Inferring basal plasticity in a temperate ice cap from observationally constrained ice-flow models

Wednesday, 17 December 2014
Brent M Minchew1, Mark Simons1, Helgi Bjornsson2, Finnur Palsson2, Mathieu Morlighem3, Helene L Seroussi4, Eric Y Larour4 and Scott Hensley4, (1)California Institute of Technology, Pasadena, CA, United States, (2)Univ of Iceland, Iceland, Iceland, (3)University of California Irvine, Irvine, CA, United States, (4)NASA Jet Propulsion Laboratory, Pasadena, CA, United States
Despite the importance of glacier bed mechanics to understanding glacier flow and projecting the future glacier states, our knowledge of some fundamental concepts concerning the coupling of basal shear stress, water pressure, and slip rate remains incomplete. Here we infer the existence of a plastically deforming bed beneath Hofsjökull, a temperate ice cap in central Iceland, using numerical ice flow models constrained by surface velocity observations. Basal plasticity is evident by the independence of basal shear stress and basal slip rate, both of which we inferred using higher-order flow models in the Ice Sheet Systems Model (ISSM).
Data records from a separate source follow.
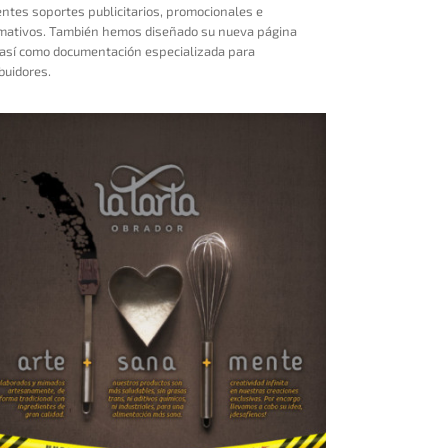
entes soportes publicitarios, promocionales e
mativos. También hemos diseñado su nueva página
así como documentación especializada para
ibuidores.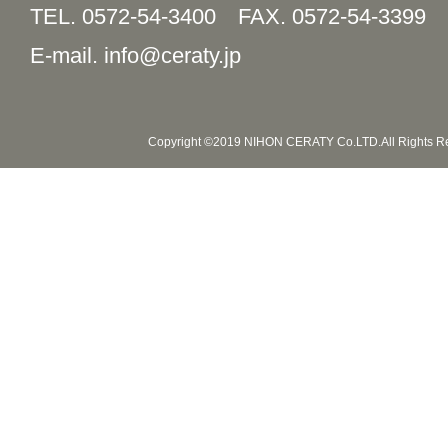
TEL. 0572-54-3400
FAX. 0572-54-3399
E-mail. info@ceraty.jp
Copyright ©2019 NIHON CERATY Co.LTD.All Rights R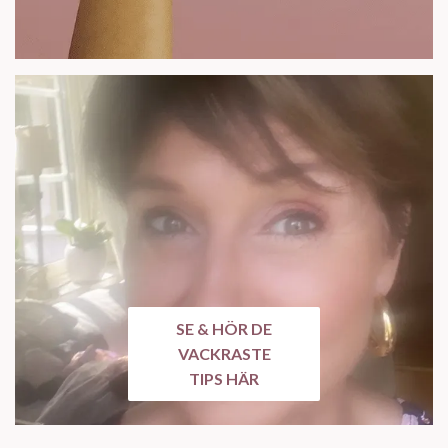
SE & HÖR DE
VACKRASTE
TIPS HÄR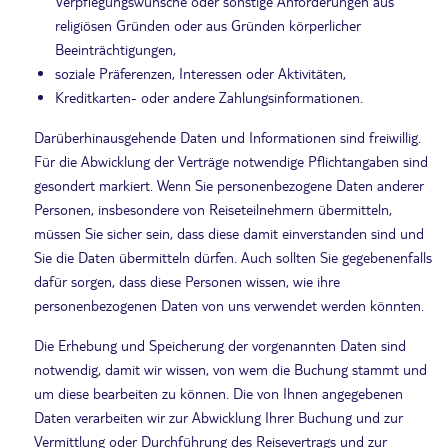
Verpflegungswünsche oder sonstige Anforderungen aus
religiösen Gründen oder aus Gründen körperlicher
Beeinträchtigungen,
soziale Präferenzen, Interessen oder Aktivitäten,
Kreditkarten- oder andere Zahlungsinformationen.
Darüberhinausgehende Daten und Informationen sind freiwillig.
Für die Abwicklung der Verträge notwendige Pflichtangaben sind
gesondert markiert. Wenn Sie personenbezogene Daten anderer
Personen, insbesondere von Reiseteilnehmern übermitteln,
müssen Sie sicher sein, dass diese damit einverstanden sind und
Sie die Daten übermitteln dürfen. Auch sollten Sie gegebenenfalls
dafür sorgen, dass diese Personen wissen, wie ihre
personenbezogenen Daten von uns verwendet werden könnten.
Die Erhebung und Speicherung der vorgenannten Daten sind
notwendig, damit wir wissen, von wem die Buchung stammt und
um diese bearbeiten zu können. Die von Ihnen angegebenen
Daten verarbeiten wir zur Abwicklung Ihrer Buchung und zur
Vermittlung oder Durchführung des Reisevertrags und zur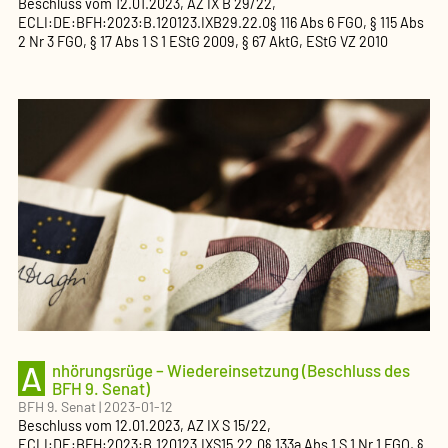
Beschluss
vom
12.01.2023
, AZ
IX B 29/22
,
ECLI:DE:BFH:2023:B.120123.IXB29.22.0
§ 116 Abs 6 FGO, § 115 Abs
2 Nr 3 FGO, § 17 Abs 1 S 1 EStG 2009, § 67 AktG, EStG VZ 2010
A
nhörungsrüge – Wiedereinsetzung (Beschluss des
BFH 9. Senat)
BFH 9. Senat
|
2023-01-12
Beschluss
vom
12.01.2023
, AZ
IX S 15/22
,
ECLI:DE:BFH:2023:B.120123.IXS15.22.0
§ 133a Abs 1 S 1 Nr 1 FGO, §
We derived seasonal surface velocity fields from airborne interferometric synthetic aperture radar (InSAR) data collected with NASA’s Uninhabited Aerial Vehicle Synthetic Aperture Radar (UAVSAR) in winter and during the early melt season. Using velocity fields from different seasons and applying a simple plastic model for basal stress, we present estimates of surface-melt-driven changes in basal water pressure that correspond to observed variations in surface velocity. Our data and an idealized basal slip model show that the sensitivity of basal slip to basal water pressure variability scales as the inverse of the ice surface slope, making glaciers with shallow surface slopes more sensitive to basal water pressure fluctuations than steep-sloped glaciers.